Ever been nearing the end of an intense practice and you find your muscles seem to be quitting on you? You begin to question whether or not you will be able to physically finish that last lap, sprint or squat. As an elite athlete, you find a way to finish the practice as best you can—through any means. It is not uncommon for athletes to experience this feeling in a practice or race on a semi-regular basis. But what is happening to make your muscles feel like they are rebelling against you? It’s the process of peripheral fatigue.
What is peripheral fatigue?
In the world of sports, fatigue can be defined as the inability to maintain a given exercise intensity. This can mean falling off your pace if you are running, rowing, or swimming, or struggling to complete those last few repetitions in your strength workout. Peripheral fatigue is an athlete’s inability to maintain their expected level of exercise intensity. Several factors play into peripheral fatigue, often acting in combination.
General causes of fatigue
There are many causes of fatigue that range from impairment within the muscles to psychological reasons for the decreased intensity. Any one or a combination of these can affect your peripheral fatigue.
- Metabolite Depletion: ATP (adenosine triphosphate) and CP (creatine phosphate) levels both decline with the onset of exercise. To review, ATP is the main energy source for the majority of cellular functions in your body and CP works to help maintain ATP levels by donating a phosphate group to ADP to make ATP. As these metabolites deplete (especially CP), muscle fatigue will set in as there is less energy to fuel muscle contractions.

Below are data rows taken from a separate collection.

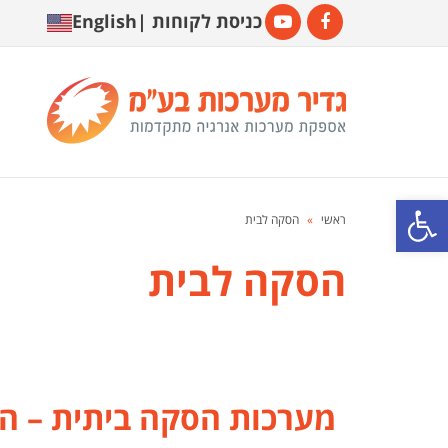
כניסת לקוחות
|
English
YouTube
Facebook
פתח סרגל נגישות
ראשי
»
הסקה לבית
הסקה לבית
מערכות הסקה ביתית – הס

- Metabolite Accumulation: The accumulation of dihydrogen phosphate (H2PO4-) and Lactic Acid (H=) cause muscle contractions to decrease in force. An increase in phosphate levels in the muscle causes a decrease in the force of muscle contraction. Lactic Acid accumulation also decreases muscle power by displacing Calcium ions that are essential to the process of muscle contraction.
- Disturbances in Homeostasis: This can refer to many things including dehydration, altitude, heat and cold. When it is very hot outside, blood is diverted from the working muscles to the skin to release the excess heat. Contrary, when it is very cold, blood is also rerouted from the working muscles to the body’s core to keep more vital organs warm. Both these processes limit oxygen delivery and can contribute to muscle fatigue. For additional information on homeostatic imbalance, please review how dehydration and altitude can contribute to the onset of fatigue from our previous building blocks posts.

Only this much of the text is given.